- [TO DO]: Below are some entries. Transcribe the lines from the one holding "tapasztalataimmal ötvözve fogom" to the one holding "Как спасти сливу от ржавчины: советы по", inclusive, but not the pictures among them.

[[ INFORMATION SHOWN open ]]

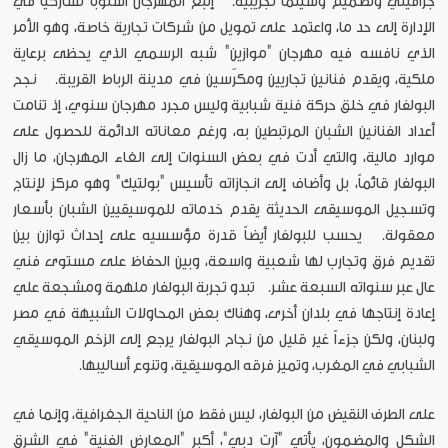
جرافيتي وتصميم وسينما تجريبية. إتبع المهرجان أسلوباً تشاركياً في
الإدارة إلى حد ما، واعتمد على تمويل من شركات تجارية خاصة، وهو الأمر
الذي نافسه فيه مهرجان "موازين" شبه الرسمي الذي يحظى برعاية
ملكية، ويقدم فنانين تجاريين ومكرّسين في مدينة الرباط القريبة. نجح
البولفار في خلق حركة فنية شبابية وليس مجرد مهرجان سنوي، إذ تنامت
أعداد الفنانين الشبان المرتبطين به، ورغم معاناته الدائمة للحصول على
موارد مالية، والتي أدت في بعض السنوات إلى الغاء المهرجان، ما زال
البولفار قائماً، بل وأضاف إلى انجازاته تأسيس "بولتيك" وهو مركز لإنتاج
وتسجيل الموسيقى الحديثة يقدم خدماته للموسيقيين الشبان بأسعار
معقولة. يحسب للبولفار أيضاً قدرة مؤسسيه على إحداث توازن بين
تقديم فرق وتجارب لها شعبية واسعة، وبين الحفاظ على مستوى فني
عال عبر سنواته السبعة عشر. تبدو تجربة البولفار ملهمة ومشجعة علي
إعادة إنتاجها في بلدان أخرى، وهناك بعض المحاولات الشبيهة في مصر
ولبنان، ولكن جزءاً غير قليل من نجاح البولفار يرجع إلى الزخم الموسيقي
الشبابي في المغرب، وتميز فرقه الموسيقية، وتنوع أساليبها.
على الطرف النقيض من البولفار، ليس فقط من الناحية الجغرافية، وإنما في
الشكل والمضمون، يأتي "آرت دبي"، أكبر "المعارض الفنية" في الشرق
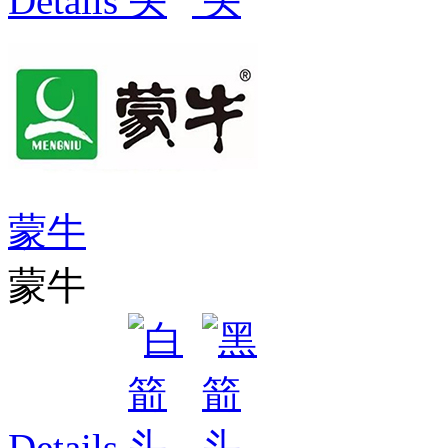
Details
蒙牛
蒙牛
Details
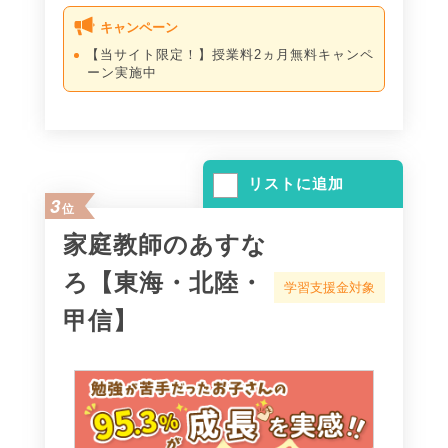
キャンペーン
【当サイト限定！】授業料2ヵ月無料キャンペ
ーン実施中
リストに追加
3
位
家庭教師のあすな
ろ【東海・北陸・
学習支援金対象
甲信】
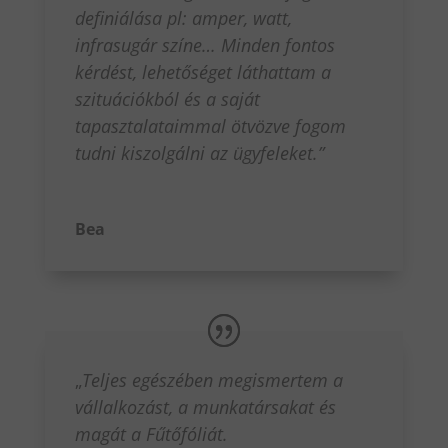
definiálása pl: amper, watt,
infrasugár színe… Minden fontos
kérdést, lehetőséget láthattam a
szituációkból és a saját
tapasztalataimmal ötvözve fogom
tudni kiszolgálni az ügyfeleket.”
Bea
„
Teljes egészében megismertem a
vállalkozást, a munkatársakat és
magát a Fűtőfóliát.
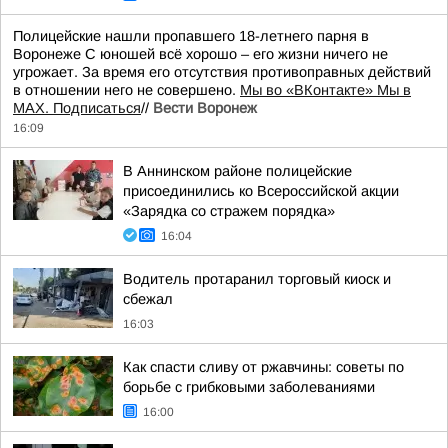
Полицейские нашли пропавшего 18-летнего парня в
Воронеже С юношей всё хорошо – его жизни ничего не
угрожает. За время его отсутствия противоправных действий
в отношении него не совершено.
Мы во «ВКонтакте» Мы в
MAX. Подписаться
//
Вести Воронеж
16:09
В Аннинском районе полицейские
присоединились ко Всероссийской акции
«Зарядка со стражем порядка»
16:04
Водитель протаранил торговый киоск и
сбежал
16:03
Как спасти сливу от ржавчины: советы по
борьбе с грибковыми заболеваниями
16:00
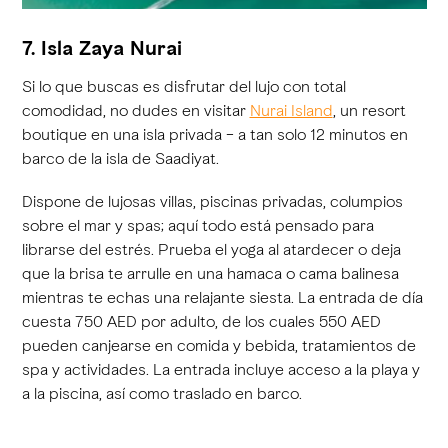
7. Isla Zaya Nurai
Si lo que buscas es disfrutar del lujo con total
comodidad, no dudes en visitar
Nurai Island
, un resort
boutique en una isla privada − a tan solo 12 minutos en
barco de la isla de Saadiyat.
Dispone de lujosas villas, piscinas privadas, columpios
sobre el mar y spas; aquí todo está pensado para
librarse del estrés. Prueba el yoga al atardecer o deja
que la brisa te arrulle en una hamaca o cama balinesa
mientras te echas una relajante siesta. La entrada de día
cuesta 750 AED por adulto, de los cuales 550 AED
pueden canjearse en comida y bebida, tratamientos de
spa y actividades. La entrada incluye acceso a la playa y
a la piscina, así como traslado en barco.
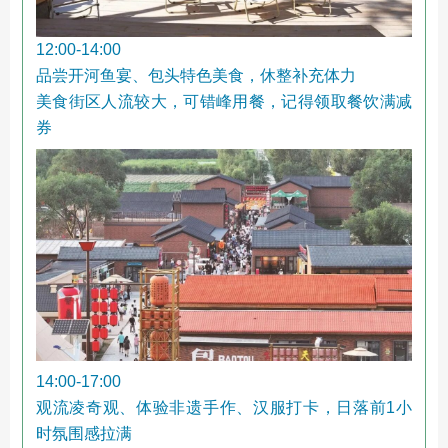
12:00-14:00
品尝开河鱼宴、包头特色美食，休整补充体力
美食街区人流较大，可错峰用餐，记得领取餐饮满减
券
14:00-17:00
观流凌奇观、体验非遗手作、汉服打卡，日落前1小
时氛围感拉满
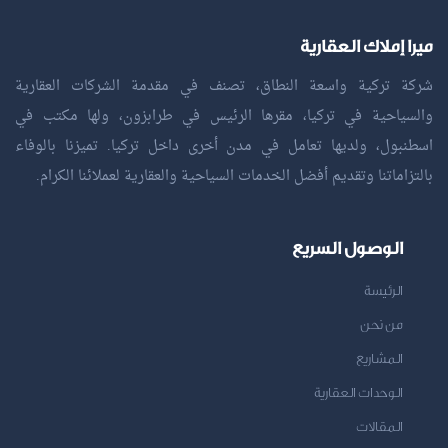
ميرا إملاك العقارية
شركة تركية واسعة النطاق، تصنف في مقدمة الشركات العقارية
والسياحية في تركيا، مقرها الرئيس في طرابزون، ولها مكتب في
اسطنبول، ولديها تعامل في مدن أخرى داخل تركيا. تميزنا بالوفاء
بالتزاماتنا وتقديم أفضل الخدمات السياحية والعقارية لعملائنا الكرام.
الوصول السريع
الرئيسة
من نحن
المشاريع
الوحدات العقارية
المقالات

[[ INFORMATION SHOWN closed ]]

- [ANSWER SPACE]:
tapasztalataimmal ötvözve fogom
tudni kiszolgálni az ügyfeleket.”
Bea
„
Teljes egészében megismertem a
vállalkozást, a munkatársakat és
magát a Fűtőfóliát.
Полицейские нашли пропавшего 18-летнего парня в
Воронеже С юношей всё хорошо – его жизни ничего не
угрожает. За время его отсутствия противоправных действий
в отношении него не совершено.
Мы во «ВКонтакте» Мы в
MAX. Подписаться
//
Вести Воронеж
16:09
В Аннинском районе полицейские
присоединились ко Всероссийской акции
«Зарядка со стражем порядка»
16:04
Водитель протаранил торговый киоск и
сбежал
16:03
Как спасти сливу от ржавчины: советы по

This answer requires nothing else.